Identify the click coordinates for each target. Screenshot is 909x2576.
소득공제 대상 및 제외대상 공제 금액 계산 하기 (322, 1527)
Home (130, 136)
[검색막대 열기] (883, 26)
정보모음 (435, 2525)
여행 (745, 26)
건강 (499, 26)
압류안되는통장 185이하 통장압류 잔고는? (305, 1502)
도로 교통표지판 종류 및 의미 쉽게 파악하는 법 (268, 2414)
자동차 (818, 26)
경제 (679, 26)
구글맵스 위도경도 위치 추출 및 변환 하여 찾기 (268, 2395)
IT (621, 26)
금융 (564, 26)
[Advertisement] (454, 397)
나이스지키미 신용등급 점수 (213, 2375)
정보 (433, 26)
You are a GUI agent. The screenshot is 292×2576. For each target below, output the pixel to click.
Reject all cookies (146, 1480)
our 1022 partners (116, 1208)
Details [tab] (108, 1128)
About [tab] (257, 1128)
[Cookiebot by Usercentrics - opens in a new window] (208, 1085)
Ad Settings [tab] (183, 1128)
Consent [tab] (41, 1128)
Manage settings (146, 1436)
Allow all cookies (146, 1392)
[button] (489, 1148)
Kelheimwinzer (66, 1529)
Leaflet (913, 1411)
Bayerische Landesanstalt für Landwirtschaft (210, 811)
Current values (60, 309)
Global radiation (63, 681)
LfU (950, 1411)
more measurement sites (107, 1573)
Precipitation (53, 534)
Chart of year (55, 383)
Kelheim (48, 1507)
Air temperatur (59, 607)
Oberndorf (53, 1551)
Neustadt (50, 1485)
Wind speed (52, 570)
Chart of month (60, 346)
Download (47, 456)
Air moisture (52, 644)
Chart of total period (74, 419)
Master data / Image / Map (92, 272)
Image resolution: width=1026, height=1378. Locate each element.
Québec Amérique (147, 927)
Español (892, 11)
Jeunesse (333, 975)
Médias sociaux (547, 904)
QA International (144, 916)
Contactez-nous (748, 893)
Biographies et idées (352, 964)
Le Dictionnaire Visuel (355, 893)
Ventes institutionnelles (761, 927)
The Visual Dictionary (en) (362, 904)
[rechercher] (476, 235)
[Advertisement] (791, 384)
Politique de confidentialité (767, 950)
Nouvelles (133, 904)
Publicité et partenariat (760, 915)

--------------------------------

ABOUT THIS EXERCISE »
The reply should consist solely of the lines above from the one that has "Médias sociaux (547, 904)" through the one that has "Politique de confidentialité (767, 950)", reproduced exactly.

EXPECTED OUTPUT »
Médias sociaux (547, 904)
QA International (144, 916)
Contactez-nous (748, 893)
Biographies et idées (352, 964)
Le Dictionnaire Visuel (355, 893)
Ventes institutionnelles (761, 927)
The Visual Dictionary (en) (362, 904)
[rechercher] (476, 235)
[Advertisement] (791, 384)
Politique de confidentialité (767, 950)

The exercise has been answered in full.